MetroLacrosse, the Boston nonprofit program For Which Emily Helm '92 serves as president and CEO, is, as the name suggests, something of a new idea. Lacrosse "certainly doesn't have an urban tradition," she says, and "it's no secret that it has been known as more of an elitist sport in the past."
But, she says, "that has actually been changing significantly over the last few years," and Helm herself is very much a part of that change. Working with more than 500 young people from grades three through 12 and doing organizational fundraising as well, Helm and her program run dozens of urban leagues and camps. "Kids come from literally all around the city," she says.
The discipline and teamwork developed by lacrosse are crucial skills for those young people, and the sport offers them "a network of opportunities and connections." But they face formidable obstacles simply to participate, Helm says, and she spoke about those obstacles on the Hill while taking part in a Reunions 2007 Alumni College session on sports and ethics. "It's obvious when we're talking about professional or big-time college sports what some of the ethical dilemmas are," she says, but class and economic inequalities produce a distinct set of issues. "What are some of the difficulties in participating faced by urban kids compared to their suburban counterparts? How do we address that? A lot of it has to do with access — cost and transportation are two of the biggest issues. Parents work very hard to make ends meet, and the kids are dedicated and interested in coming but may not able to get there; there are public transportation issues in getting to the field. Then there are safety issues once on the field."
Helm followed "a winding path" to MetroLacrosse that included a master's degree in education and work as a career counselor in schools before hooking up with the young Boston program as a volunteer coach in 2001. "I definitely did not set off on a specific intentional path, but I think what I discovered over time is that you really always come back to your true passions, whatever they are," she says. A 1992 lacrosse All-American who remains among the College's all-time leaders in points and goals, Helm credits Hamilton coaching and the Division III experience for shaping many of her own professional and personal attitudes toward sport. "I feel like I really learned a lot that still informs my work now about the kind of leader that I wanted to be," she says. Phil Grady, who recently retired as ice hockey coach but also served as assistant on the women's lacrosse team, "was a leader and a personality that I really responded to and really respected."
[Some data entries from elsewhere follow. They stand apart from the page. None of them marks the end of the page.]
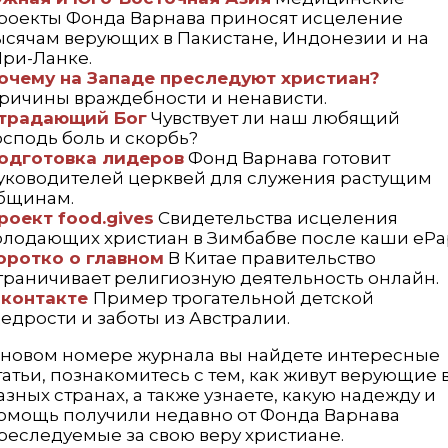
роекты Фонда Варнава приносят исцеление
ысячам верующих в Пакистане, Индонезии и на
ри-Ланке.
очему на Западе преследуют христиан?
ричины враждебности и ненависти.
традающий Бог
Чувствует ли наш любящий
осподь боль и скорбь?
одготовка лидеров
Фонд Варнава готовит
уководителей церквей для служения растущим
бщинам.
роект food.gives
Свидетельства исцеления
олодающих христиан в Зимбабве после каши ePa
оротко о главном
В Китае правительство
граничивает религиозную деятельность онлайн.
 контакте
Пример трогательной детской
едрости и заботы из Австралии.
 новом номере журнала вы найдете интересные
татьи, познакомитесь с тем, как живут верующие 
азных странах, а также узнаете, какую надежду и
омощь получили недавно от Фонда Варнава
реследуемые за свою веру христиане.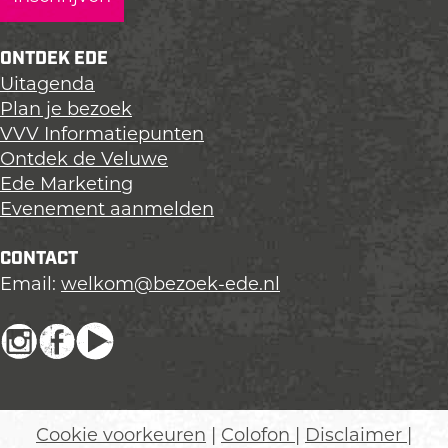
ONTDEK EDE
Uitagenda
Plan je bezoek
VVV Informatiepunten
Ontdek de Veluwe
Ede Marketing
Evenement aanmelden
CONTACT
Email:
welkom@bezoek-ede.nl
I
F
Y
n
a
o
s
c
u
t
e
T
Cookie voorkeuren
|
Colofon
|
Disclaimer
|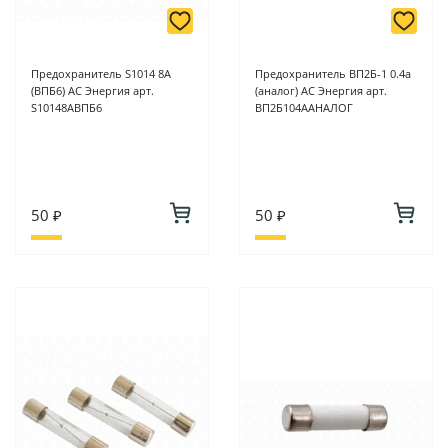
Предохранитель S1014 8А
Предохранитель ВП2Б-1 0.4а
(ВПБ6) АС Энергия арт.
(аналог) АС Энергия арт.
S10148АВПБ6
ВП2Б104ААНАЛОГ
50 ₽
50 ₽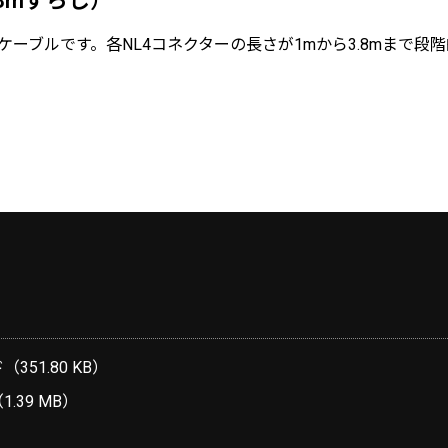
.8mずらし）
ケーブルです。各NL4コネクターの長さが1mから3.8mまで段
51.80 KB）
.39 MB）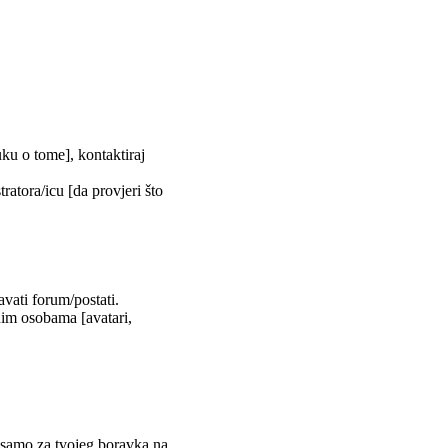
uku o tome], kontaktiraj
tratora/icu [da provjeri što
vati forum/postati.
nim osobama [avatari,
m samo za tvojeg boravka na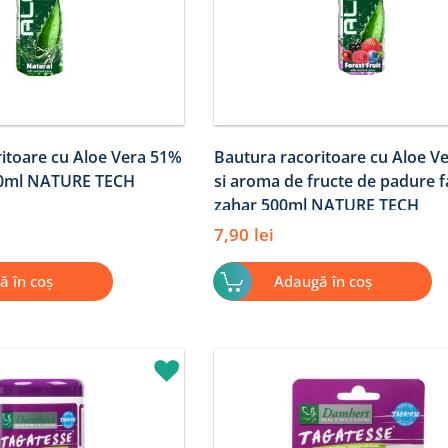
itoare cu Aloe Vera 51%
Bautura racoritoare cu Aloe V
00ml NATURE TECH
si aroma de fructe de padure f
zahar 500ml NATURE TECH
7,90
lei
ă în coș
Adaugă în coș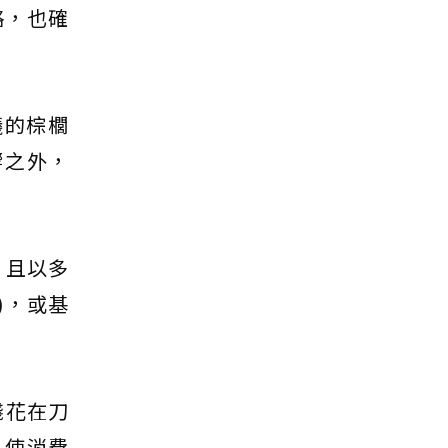
略，也確
議的棕櫚
響之外，
。且以多
ry)，或基
錢花在刀
，使消費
Coming out of high school, Helm wanted to combine a strong educational experience with the opportunity to play both lacrosse and soccer. "I wanted to play both sports for four years, and I knew that I would have a better chance of doing that, and also being at a competitive institution, at the Division III level," she says. "The quality of my entire experience at Hamilton was better for it because I wasn't only an athlete. I was an athlete and a student. I was an athlete and active with friends and a social community. And that's a big part of life — you need to be able to balance all of those things."
That, Helm says, provides another lesson she brings to her work at MetroLacrosse. "This is something we teach our kids all the time," she says. "It has much less to do with the level of play than it does with the quality of the experience and the lessons you learn as a result of your participation."
What she does: As president of MetroLacrosse, the Boston-based nonprofit, she focuses on fundraising, strategic planning and organizational management. The $1.5 million-a-year program has a full-time staff of 12 and now works with more than 500 young people in grades three through 12. Helm joined MetroLacrosse as a volunteer coach in 2001 and became full-time managing director in 2004.